Bana içgörü kazandıran duygularım güzel ve haz verici olanlar değildi.Aksine, bu zamana kadar en fazla karşı koyduğum duygularımdı:Kendimi rezil,küçülmüş,kötü,aciz,utandırılmış,haddini bilmez, kinci ve şaşkın hissetmeme, özellikle de yapayalnız ve mutsuz olmama neden olan türden duygular.Fakat ben ancak bütün bu hallere girip bunları yaşadıktan sonra yaşamımdaki hiçbir kitapta bulamayacağım bir şeyi içimden çözmeye başlayarak anladığımdan kesinlikle emin oldum…”

Ek olarak kitabın bir bölümünde Herman Hesse’den verilen örnekler çok ama çok hoşuma gitti. Geçen sene Herman Hesse’den ”Sıddhartha”yı okumuştum ve yorumlamıştım, bu kitapla beraber Herman Hesse’nin eserinde ki mükemmel kavramınıda tam olarak pekiştirmiş oldum. Somut ‘kötülüğe’ örnek olarak Hesse’nin çocukluk dünyasındaki ”bozulmuşluk” kavramı ayrı bir bölüm olarak anlatılıyor ve bir yetişkinin, çocukluğunu yorumlaması bir çocuk gözüyle olayların anlatılması dürüst bir biçimde ortaya serilmiş, bunun için yazarın hakkını göz ardı etmem hiç doğru olmaz. Belki bir başka zamanda, bir başka şehirde, bir başka yaşımda,bir başka insanların yanında bu kitabı yeniden okurum ve yeniden yorumlarım  şuan savunduğum tüm olguları yıkarak, kim bilir..

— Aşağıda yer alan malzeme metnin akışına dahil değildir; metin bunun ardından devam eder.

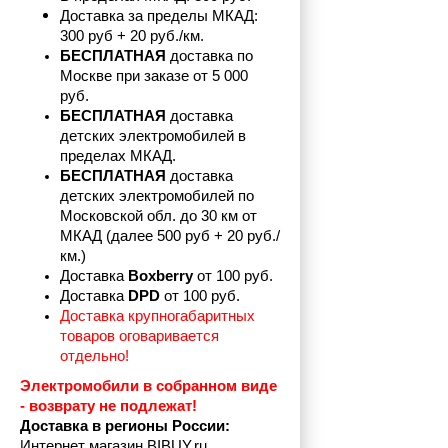
Доставка за пределы МКАД: 
300 руб + 20 руб./км.
БЕСПЛАТНАЯ
 доставка по 
Москве при заказе от 5 000 
руб.
БЕСПЛАТНАЯ
 доставка 
детских электромобилей в 
пределах
МКАД.
БЕСПЛАТНАЯ
 доставка 
детских электромобилей по 
Московской обл. до 30 км от 
МКАД (далее 500 руб + 20 руб./
км.)
Доставка 
Boxberry
 от 100 руб. 
Доставка 
DPD 
от 100 руб.
Доставка крупногабаритных 
товаров оговаривается 
отдельно!
Электромобили в собранном виде 
- возврату не подлежат! 
Доставка в регионы России:
Интернет магазин BIBUY.ru 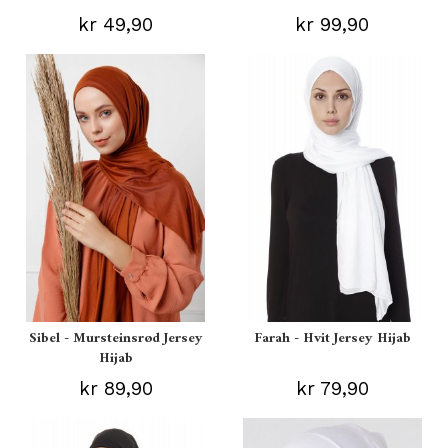
kr 49,90
kr 99,90
Sibel - Mursteinsrød Jersey
Farah - Hvit Jersey Hijab
Hijab
kr 89,90
kr 79,90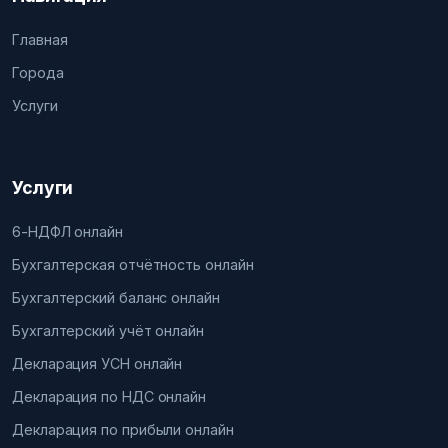
Главная
Города
Услуги
Услуги
6-НДФЛ онлайн
Бухгалтерская отчётность онлайн
Бухгалтерский баланс онлайн
Бухгалтерский учёт онлайн
Декларация УСН онлайн
Декларация по НДС онлайн
Декларация по прибыли онлайн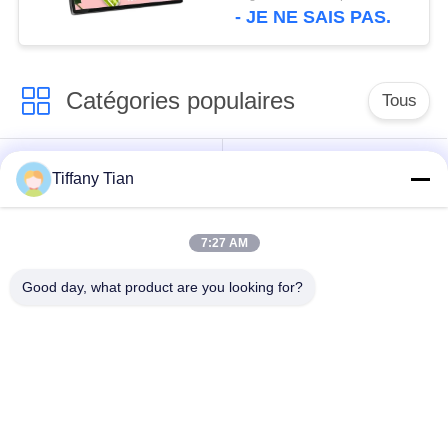
caméra avant
- JE NE SAIS PAS.
Catégories populaires
Tous
Affichages
Solutions d'affichage
Tiffany Tian
numériques
pour restaurants
7:27 AM
Affichage à écran
Téléviseur intelligent
tactile
Good day, what product are you looking for?
Tablettes à éclairage
Comprimés médicaux
de bord
Signalisation à
Calendriers
double écran
numériques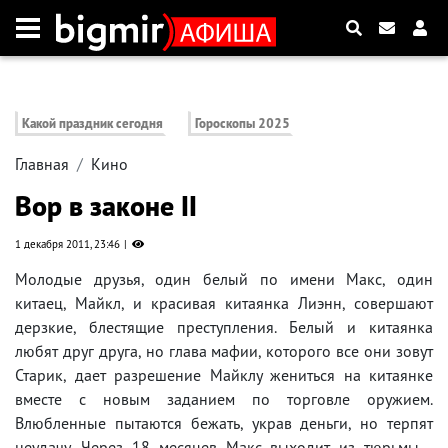
Какой праздник сегодня
Гороскопы 2025
Главная
Кино
Вор в законе II
1 декабря 2011, 23:46
Молодые друзья, один белый по имени Макс, один
китаец, Майкл, и красивая китаянка Лиэнн, совершают
дерзкие, блестящие преступления. Белый и китаянка
любят друг друга, но глава мафии, которого все они зовут
Старик, дает разрешение Майклу жениться на китаянке
вместе с новым заданием по торговле оружием.
Влюбленные пытаются бежать, украв деньги, но терпят
неудачу. Через 18 месяцев Макс выходит из тюрьмы -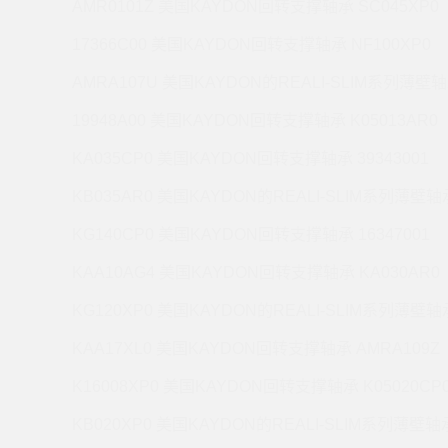
AMR0101Z 美国KAYDON回转支撑轴承 SC045XP0
17366C00 美国KAYDON回转支撑轴承 NF100XP0
AMRA107U 美国KAYDON的REALI-SLIM系列薄壁轴
19948A00 美国KAYDON回转支撑轴承 K05013AR0
KA035CP0 美国KAYDON回转支撑轴承 39343001
KB035AR0 美国KAYDON的REALI-SLIM系列薄壁轴承
KG140CP0 美国KAYDON回转支撑轴承 16347001
KAA10AG4 美国KAYDON回转支撑轴承 KA030AR0
KG120XP0 美国KAYDON的REALI-SLIM系列薄壁轴承
KAA17XL0 美国KAYDON回转支撑轴承 AMRA109Z
K16008XP0 美国KAYDON回转支撑轴承 K05020CP
KB020XP0 美国KAYDON的REALI-SLIM系列薄壁轴承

Devam eden yoğun okul ve staj dönemimde okumam gereken bir kaç kitap mevcut, psikolojiye ilgisi olan herkesin okuyabileceği dili anlatımı yalın olan bu kitapları sizinle paylaşmak benim için bir zevktir, sevgili okuyucular…

-Bütünleşmek ve Büyümek(Ceylan Daş)

-Bugünü Yaşama Arzusu(Irvin Yalom)

-Empatinin Ötesi(Rebecca Trautmann)

-Sürgün Bilgi(Alice Miller)

-Bilmek Seni Özgür Kılacak(Alice Mıller)

”Kendinden hiç söz etmemek çok soylu bir ikiyüzlülüktür.”